Solantic. Beauuuutiful Solantic.

Remember when Jeb Bush’s Republican legislature voted for drug testing for public housing?  Remember when grandma in public housing raising her grandchildren was to be turned out on the street if one of her grandchildren was caught with drugs?  That triggered a great deal of parody which would have been funny if it weren’t so horrible.


NEWS RELEASE

Late Tuesday, following the arrest of Noelle Bush, daughter of Florida Governor Jeb Bush, for possession of crack cocaine, the Orlando District Attorney’s Narcotics Evictions office forwarded information about her arrest to The People of the State of Florida, demanding that The People serve the Bush family with an eviction notice to vacate their residence in government-subsidized housing.

A spokesperson for the Orlando DA stated that under federal public housing regulations that were upheld by the Supreme Court this past Spring in Rucker v. Davis, eviction of Bush and his entire family is the appropriate sanction.

But of course the Bush family was not evicted from their plush public housing.  It was considered a “family matter”.

Recently, according to the New York Times, a judge in Florida struck down a Florida Law requiring drug testing on the poor to receive welfare.


A federal judge on Tuesday struck down as unconstitutional a Florida law that required welfare applicants to undergo mandatory drug testing, setting the stage for a legal battle that could affect similar efforts nationwide.

 “The court finds there is no set of circumstances under which the warrantless, suspicionless drug testing at issue in this case could be constitutionally applied,” she wrote. The ruling made permanent an earlier, temporary ban by the judge.

Mr. Scott, who had argued that the drug testing was necessary to protect children and ensure that tax money was not going to illegal drugs, said that the state would appeal the ruling.
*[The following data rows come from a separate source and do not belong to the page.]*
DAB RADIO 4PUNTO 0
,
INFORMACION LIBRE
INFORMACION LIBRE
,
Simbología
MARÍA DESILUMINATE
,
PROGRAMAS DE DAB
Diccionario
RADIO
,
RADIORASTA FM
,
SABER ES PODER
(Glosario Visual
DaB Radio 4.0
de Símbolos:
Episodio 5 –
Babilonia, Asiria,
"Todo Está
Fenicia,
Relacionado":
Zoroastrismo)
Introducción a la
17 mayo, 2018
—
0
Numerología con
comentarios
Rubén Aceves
State data in Florida also showed that the measure produced few results. Only 108 out of 4,086 people tested — 2.6 percent — were found to have been using narcotics. State records showed that the requirement cost more money to carry out than it saved.

So while the GOP declares the war on poverty a failure and cuts food stamps, Head Start, Meals on Wheels, Social Security, Medicare, Medicaid, Unemployment, Medical Assistance, School Lunches, Pell Grants, Student Loans, Veteran’s Pensions, Teacher’s Pensions, Housing Allowances and continues cutting taxes for the billionaires and increases corporate welfare, Happy New Year America.